With the International Legal Technology Association’s (ILTA) support, a working group of litigation and disclosure practitioners, comprising Fiona Campbell (Fieldfisher), Tom Whittaker (Burges Salmon), David Morgan-Wilkins (Norton Rose Fulbright), James MacGregor (ILTA; Ethical eDiscovery), and Jamie Tomlinson, Imogen Jones and Jonathan Howell (DAC Beachcroft), united to address this challenge. This union resulted in the shared drafting of the GenAI Practitioner Best Practice Guide (the GenAI guide), which was released by ILTA on 30 September 2025.

The GenAI Guide was initially prepared in late 2024 as an addendum to ILTA’s well-received Active Learning Best Practice Guide, published earlier that same year.
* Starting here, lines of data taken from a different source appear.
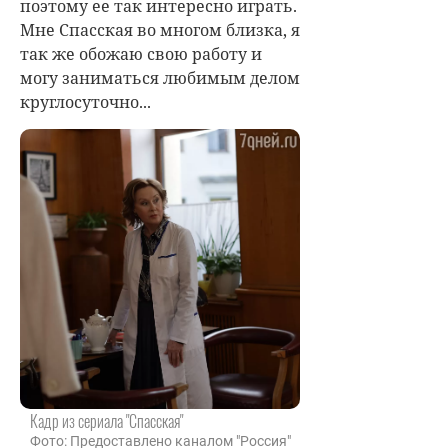
поэтому ее так интересно играть.
Мне Спасская во многом близка, я
так же обожаю свою работу и
могу заниматься любимым делом
круглосуточно...
Кадр из сериала "Спасская"
Фото: Предоставлено каналом "Россия"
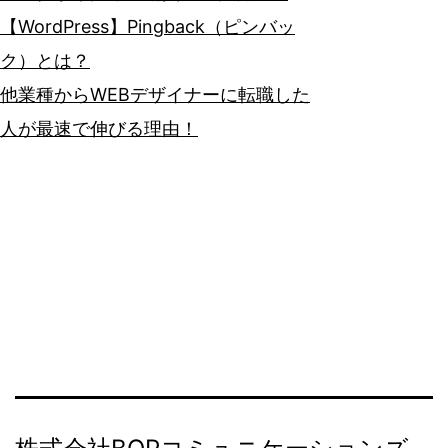
【WordPress】Pingback（ピンバッ
ク）とは？
他業種からWEBデザイナーに転職した
人が最速で伸びる理由！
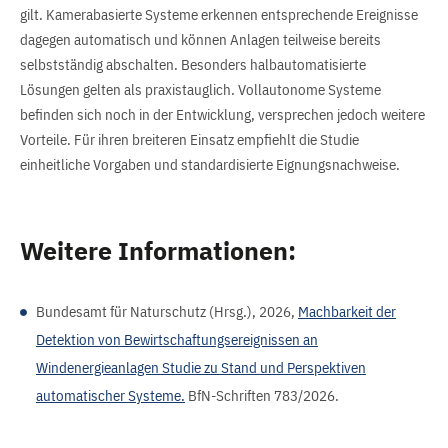
gilt. Kamerabasierte Systeme erkennen entsprechende Ereignisse
dagegen automatisch und können Anlagen teilweise bereits
selbstständig abschalten. Besonders halbautomatisierte
Lösungen gelten als praxistauglich. Vollautonome Systeme
befinden sich noch in der Entwicklung, versprechen jedoch weitere
Vorteile. Für ihren breiteren Einsatz empfiehlt die Studie
einheitliche Vorgaben und standardisierte Eignungsnachweise.
Weitere Informationen:
Bundesamt für Naturschutz (Hrsg.), 2026,
Machbarkeit der
Detektion von Bewirtschaftungsereignissen an
Windenergieanlagen Studie zu Stand und Perspektiven
automatischer Systeme.
BfN-Schriften 783/2026.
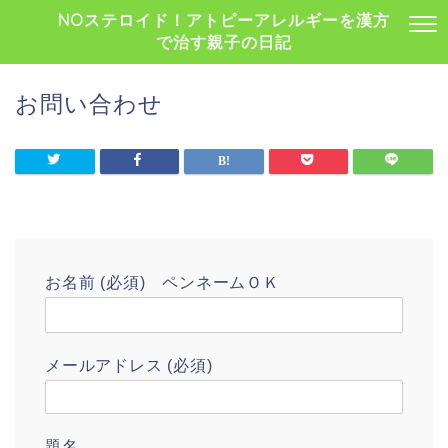
NOステロイド！アトピーアレルギーを漢方
で治す親子の日記
お問い合わせ
お名前 (必須) ペンネームＯＫ
メールアドレス (必須)
題名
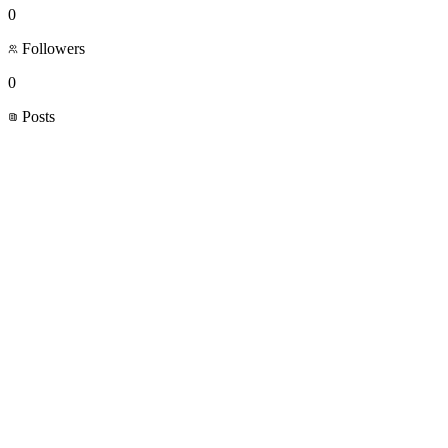
0
Followers
0
Posts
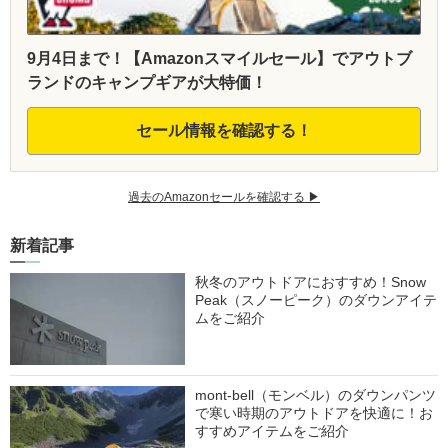
9月4日まで！【Amazonスマイルセール】でアウトブ
ランドのキャンプギアが大特価！
セール情報を確認する！
過去のAmazonセールを確認する ▶︎
新着記事
秋冬のアウトドアにおすすめ！Snow
Peak（スノーピーク）のダウンアイテ
ムをご紹介
mont-bell（モンベル）のダウンパンツ
で寒い時期のアウトドアを快適に！お
すすめアイテムをご紹介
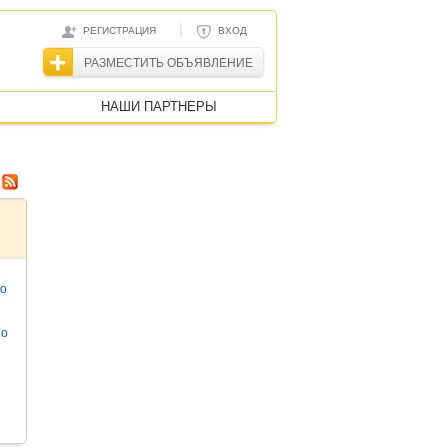
|
РЕГИСТРАЦИЯ
ВХОД
РАЗМЕСТИТЬ ОБЪЯВЛЕНИЕ
НАШИ ПАРТНЕРЫ
то
но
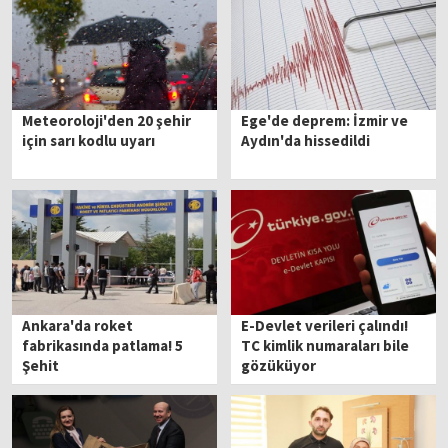
Meteoroloji'den 20 şehir
Ege'de deprem: İzmir ve
için sarı kodlu uyarı
Aydın'da hissedildi
Ankara'da roket
E-Devlet verileri çalındı!
fabrikasında patlama! 5
TC kimlik numaraları bile
Şehit
gözüküyor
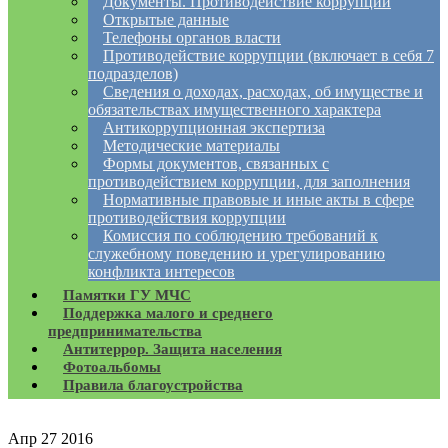
Документы. Противодействие коррупции
Открытые данные
Телефоны органов власти
Противодействие коррупции (включает в себя 7
подразделов)
Сведения о доходах, расходах, об имуществе и
обязательствах имущественного характера
Антикоррупционная экспертиза
Методические материалы
Формы документов, связанных с
противодействием коррупции, для заполнения
Нормативные правовые и иные акты в сфере
противодействия коррупции
Комиссия по соблюдению требований к
служебному поведению и урегулированию
конфликта интересов
Памятки ГУ МЧС
Поддержка малого и среднего
предпринимательства
Антитеррор. Защита населения
Фотоальбомы
Правила благоустройства
Апр
27
2016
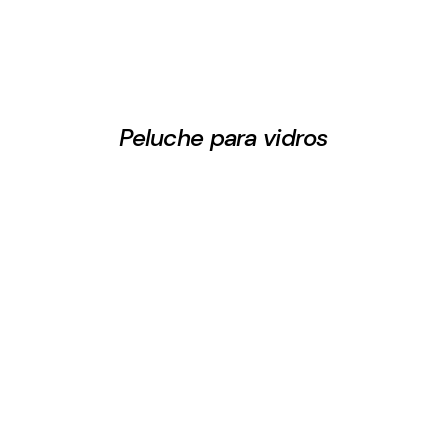
Peluche para vidros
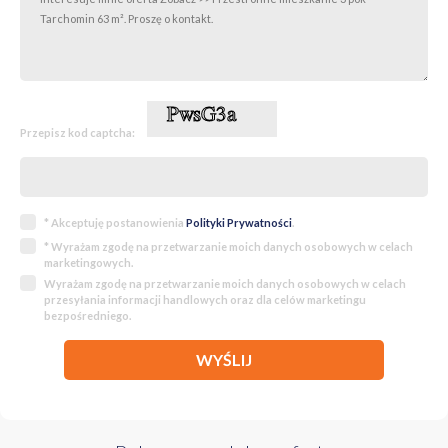
Kaucja zwrotna:
6800 zł
Zapraszam do kontaktu oraz na prezentację nieruchomości!
Przepisz kod captcha:
* Akceptuję postanowienia
Polityki Prywatności
.
* Wyrażam zgodę na przetwarzanie moich danych osobowych w celach
marketingowych.
Wyrażam zgodę na przetwarzanie moich danych osobowych w celach
przesyłania informacji handlowych oraz dla celów marketingu
bezpośredniego.
WYŚLIJ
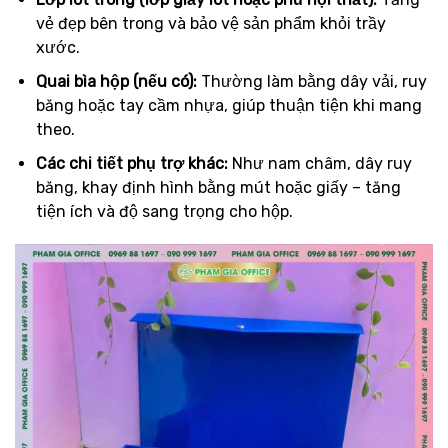
vẻ đẹp bên trong và bảo vệ sản phẩm khỏi trầy
xước.
Quai bìa hộp (nếu có):
Thường làm bằng dây vải, ruy
băng hoặc tay cầm nhựa, giúp thuận tiện khi mang
theo.
Các chi tiết phụ trợ khác:
Như nam châm, dây ruy
băng, khay định hình bằng mút hoặc giấy – tăng
tiện ích và độ sang trọng cho hộp.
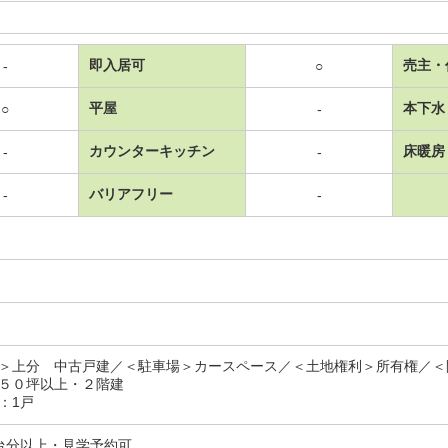
即入居可
売主・
-
○
平屋
本下水
○
-
カウンターキッチン
床暖房
-
-
バリアフリー
-
-
＞上分 中古戸建／＜駐車場＞カースペース／＜土地権利＞所有権／＜
５０坪以上・２階建
：1戸
台分以上・見学予約可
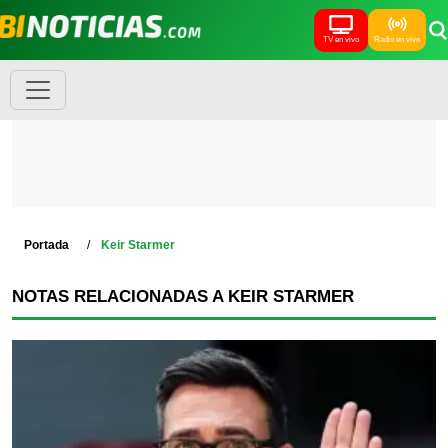
TV en vivo
Radio en vivo
Portada
Keir Starmer
NOTAS RELACIONADAS A KEIR STARMER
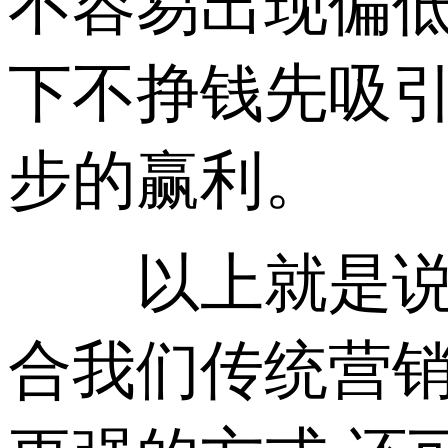
不容易出现偏
下不挣钱先吸
步的赢利。
以上就是说网
合我们传统营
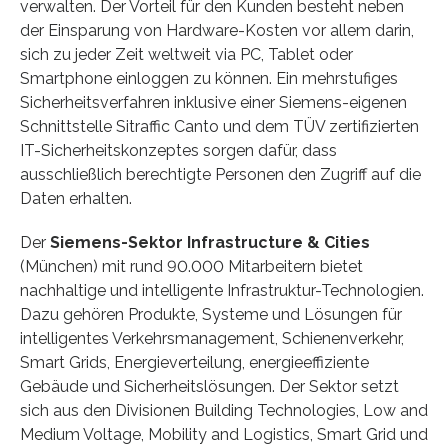
verwalten. Der Vorteil für den Kunden besteht neben
der Einsparung von Hardware-Kosten vor allem darin,
sich zu jeder Zeit weltweit via PC, Tablet oder
Smartphone einloggen zu können. Ein mehrstufiges
Sicherheitsverfahren inklusive einer Siemens-eigenen
Schnittstelle Sitraffic Canto und dem TÜV zertifizierten
IT-Sicherheitskonzeptes sorgen dafür, dass
ausschließlich berechtigte Personen den Zugriff auf die
Daten erhalten.
Der
Siemens-Sektor Infrastructure & Cities
(München) mit rund 90.000 Mitarbeitern bietet
nachhaltige und intelligente Infrastruktur-Technologien.
Dazu gehören Produkte, Systeme und Lösungen für
intelligentes Verkehrsmanagement, Schienenverkehr,
Smart Grids, Energieverteilung, energieeffiziente
Gebäude und Sicherheitslösungen. Der Sektor setzt
sich aus den Divisionen Building Technologies, Low and
Medium Voltage, Mobility and Logistics, Smart Grid und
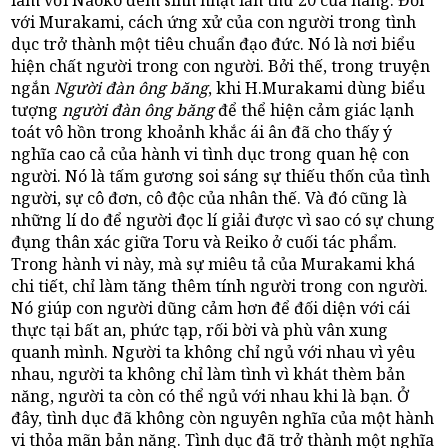
với Murakami, cách ứng xử của con người trong tình
dục trở thành một tiêu chuẩn đạo đức. Nó là nơi biểu
hiện chất người trong con người. Bởi thế, trong truyện
ngắn
Người đàn ông băng
, khi H.Murakami dùng biểu
tượng
người đàn ông băng
để thể hiện cảm giác lạnh
toát vô hồn trong khoảnh khắc ái ân đã cho thấy ý
nghĩa cao cả của hành vi tình dục trong quan hệ con
người. Nó là tấm gương soi sáng sự thiếu thốn của tình
người, sự cô đơn, cô độc của nhân thế. Và đó cũng là
những lí do để người đọc lí giải được vì sao có sự chung
đụng thân xác giữa Toru và Reiko ở cuối tác phẩm.
Trong hành vi này, mà sự miêu tả của Murakami khá
chi tiết, chỉ làm tăng thêm tính người trong con người.
Nó giúp con người dũng cảm hơn để đối diện với cái
thực tại bất an, phức tạp, rối bời và phù vân xung
quanh mình. Người ta không chỉ ngủ với nhau vì yêu
nhau, người ta không chỉ làm tình vì khát thèm bản
năng, người ta còn có thể ngủ với nhau khi là bạn. Ở
đây, tình dục đã không còn nguyên nghĩa của một hành
vi thỏa mãn bản năng. Tình dục đã trở thành một nghĩa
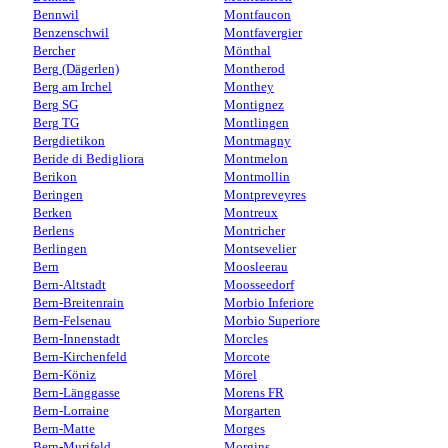
Bennwil
Montfaucon
Benzenschwil
Montfavergier
Bercher
Mönthal
Berg (Dägerlen)
Montherod
Berg am Irchel
Monthey
Berg SG
Montignez
Berg TG
Montlingen
Bergdietikon
Montmagny
Beride di Bedigliora
Montmelon
Berikon
Montmollin
Beringen
Montpreveyres
Berken
Montreux
Berlens
Montricher
Berlingen
Montsevelier
Bern
Moosleerau
Bern-Altstadt
Moosseedorf
Bern-Breitenrain
Morbio Inferiore
Bern-Felsenau
Morbio Superiore
Bern-Innenstadt
Morcles
Bern-Kirchenfeld
Morcote
Bern-Köniz
Mörel
Bern-Länggasse
Morens FR
Bern-Lorraine
Morgarten
Bern-Matte
Morges
Bern-Murifeld
Morgins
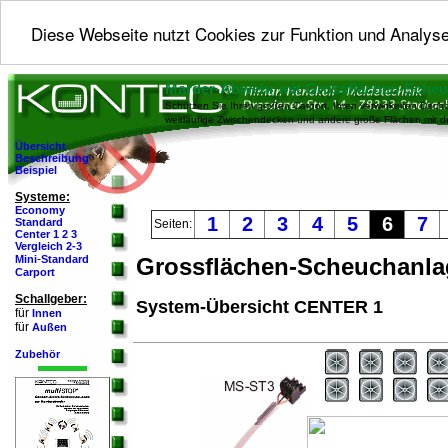
Diese Webseite nutzt Cookies zur Funktion und Analyse
Marder-Abwehr mit Grossflächen-Sche
Schützen Sie Ihren großen Carport, Ihren verwinkelten Dachb
weitläufige Zwischendecken und andere große Flächen mit 
Übersicht
Beschreibung
Beispiel
Systeme:
Economy
1
2
3
4
5
6
7
Standard
Seiten:
Center 1
2
3
Vergleich 2-3
-
Mini
Standard
Grossflächen-Scheuchanl
Carport
Schallgeber:
System-Übersicht CENTER 1
für
Innen
für
Außen
Zubehör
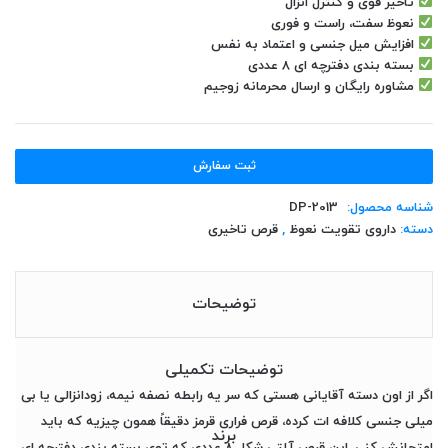
تاخیر قوی و کنترل انزال
نعوظ سفت، راست و فوری
افزایش میل جنسی و اعتماد به نفس
بسته بندی دفترچه ای ۸ عددی
مشاوره رایگان و ارسال محرمانه زوجیم
ثبت سفارش
شناسه محصول:
DP-2013
دسته:
داروی تقویت نعوظ
,
قرص تاخیری
توضیحات
توضیحات تکمیلی
اگر از اون دسته آقایانی هستی که سر یه رابطه نصفه نیمه، زودانزالی یا بی
میلی جنسی کلافه ات کرده، قرص فراری قرمز دقیقاً همون چیزیه که باید
برند
امتحانش کنی. این قرص آلتی شکل ۸ عددی که توی بسته بندی دفترچه ای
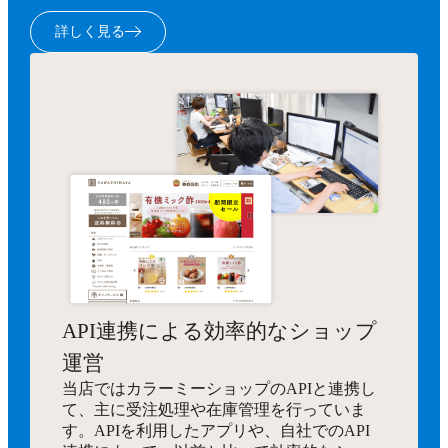
詳しく見る
API連携による効率的なショップ
運営
当店ではカラーミーショップのAPIと連携し
て、主に受注処理や在庫管理を行っていま
す。APIを利用したアプリや、自社でのAPI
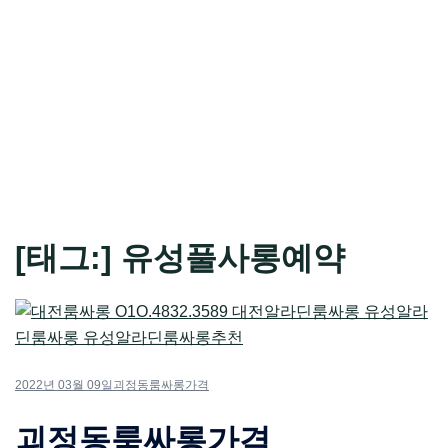
[태그:]
유성풀사롱예약
2022년 03월 09일
괴정동룸싸롱가격
괴정동룸싸롱가격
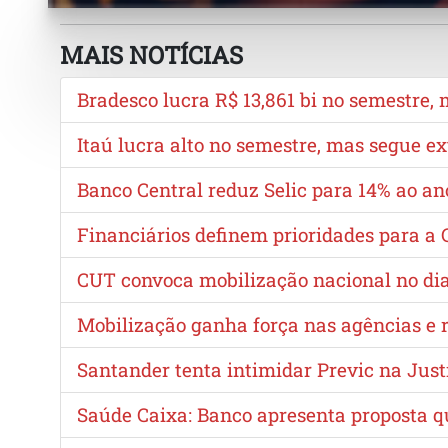
MAIS NOTÍCIAS
Bradesco lucra R$ 13,861 bi no semestre,
Itaú lucra alto no semestre, mas segue 
Banco Central reduz Selic para 14% ao a
Financiários definem prioridades para 
CUT convoca mobilização nacional no dia 
Mobilização ganha força nas agências e re
Santander tenta intimidar Previc na Just
Saúde Caixa: Banco apresenta proposta 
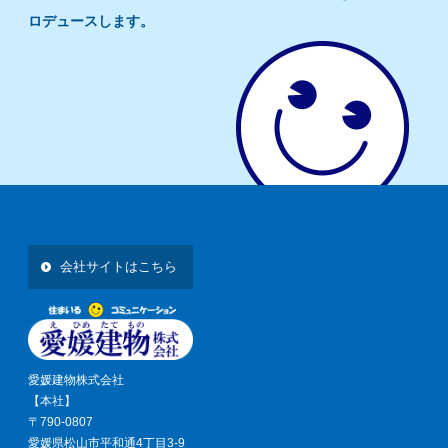
ロデュースします。
会社サイトはこちら
愛媛建物株式会社
【本社】
〒790-0807
愛媛県松山市平和通4丁目3-9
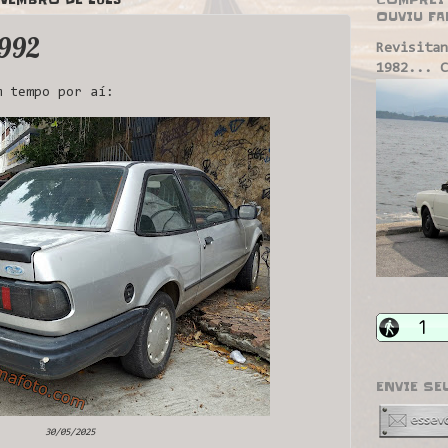
OUVIU FA
1992
Revisitan
1982... C
 tempo por aí:
ENVIE SE
30/05/2025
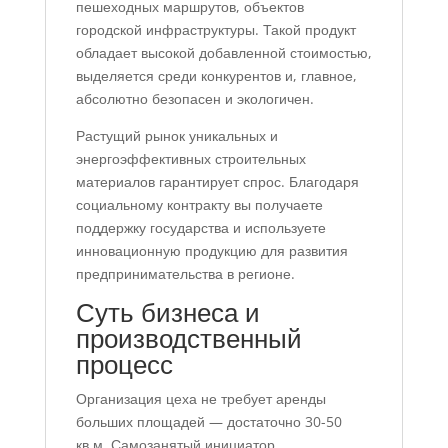
пешеходных маршрутов, объектов
городской инфраструктуры. Такой продукт
обладает высокой добавленной стоимостью,
выделяется среди конкурентов и, главное,
абсолютно безопасен и экологичен.
Растущий рынок уникальных и
энергоэффективных строительных
материалов гарантирует спрос. Благодаря
социальному контракту вы получаете
поддержку государства и используете
инновационную продукцию для развития
предпринимательства в регионе.
Суть бизнеса и
производственный
процесс
Организация цеха не требует аренды
больших площадей — достаточно 30-50
кв.м. Самозанятый инициатор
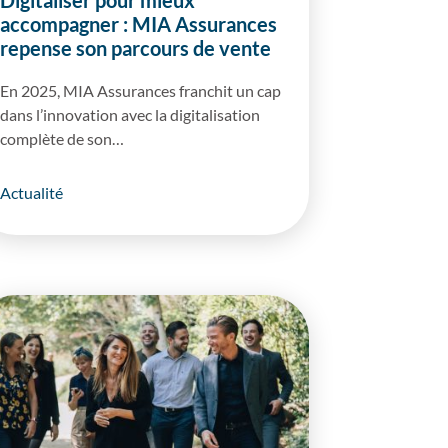
Digitaliser pour mieux
accompagner : MIA Assurances
repense son parcours de vente
En 2025, MIA Assurances franchit un cap
dans l’innovation avec la digitalisation
complète de son…
Actualité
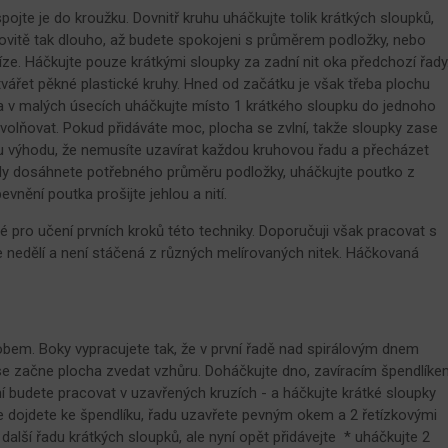
pojte je do kroužku. Dovnitř kruhu uháčkujte tolik krátkých sloupků,
álovitě tak dlouho, až budete spokojeni s průměrem podložky, nebo
íze. Háčkujte pouze krátkými sloupky za zadní nit oka předchozí řady
vářet pěkné plastické kruhy. Hned od začátku je však třeba plochu
 a v malých úsecích uháčkujte místo 1 krátkého sloupku do jednoho
volňovat. Pokud přidáváte moc, plocha se zvlní, takže sloupky zase
tu výhodu, že nemusíte uzavírat každou kruhovou řadu a přecházet
kdy dosáhnete potřebného průměru podložky, uháčkujte poutko z
evnění poutka prošijte jehlou a nití.
é pro učení prvních kroků této techniky. Doporučuji však pracovat s
 se nedělí a není stáčená z různých melírovaných nitek. Háčkovaná
bem. Boky vypracujete tak, že v první řadě nad spirálovým dnem
 se začne plocha zvedat vzhůru. Doháčkujte dno, zavíracím špendlík
í budete pracovat v uzavřených kruzích - a háčkujte krátké sloupky
e dojdete ke špendlíku, řadu uzavřete pevným okem a 2 řetízkovými
 další řadu krátkých sloupků, ale nyní opět přidávejte * uháčkujte 2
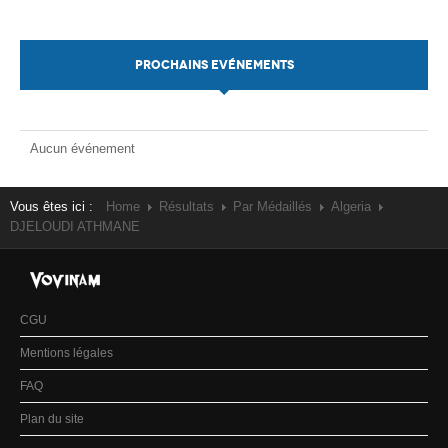
PROCHAINS EVÉNEMENTS
Aucun événement
Vous êtes ici :
Home
Résultats
Par Médaillés
Algeria
DJELOUDI ATHMANE
CGU
Mentions légales
FAQ
Plan du site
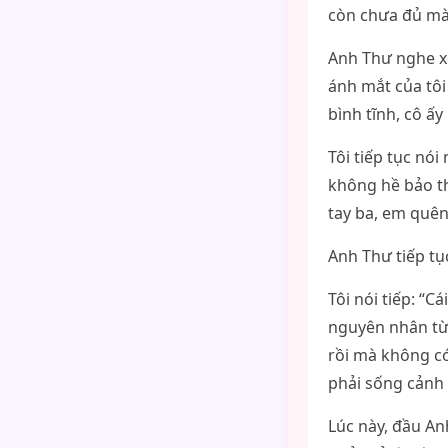
còn chưa đủ mà
Anh Thư nghe x
ánh mắt của tôi
bình tĩnh, cô ấy
Tôi tiếp tục nó
không hề bảo th
tay ba, em quên
Anh Thư tiếp tụ
Tôi nói tiếp: “C
nguyên nhân từ 
rồi mà không có
phải sống cảnh
Lúc này, đầu Anh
The GenAI guide was drafted with adaptability in mind: while it references Practice Direction 57AD (PD57AD), it is intentionally broad, so that its recommendations may be applied in full or on an ’à la carte’ basis to suit different GenAI uses in legal practice.

Throughout 2025, amid successive rewrites of the draft GenAI guide, the working group observed GenAI use in disclosure evolve from a tool whose validation depended on deployment alongside Active Learning to a technology used independently in court-ordered disclosure under PD57AD, specifically through practitioner cooperation; this development occurred principally where opposing parties used comparable eDisclosure platforms with similar black-box foundational GenAI models. Accordingly, the final GenAI guide was published as a standalone best-practice document rather than an addendum. In finalising the document, the working group took into account comments from a two-month public consultation and combined those submissions with its own practical experience of GenAI in legal workflows and wider input from clients, technologists and the profession.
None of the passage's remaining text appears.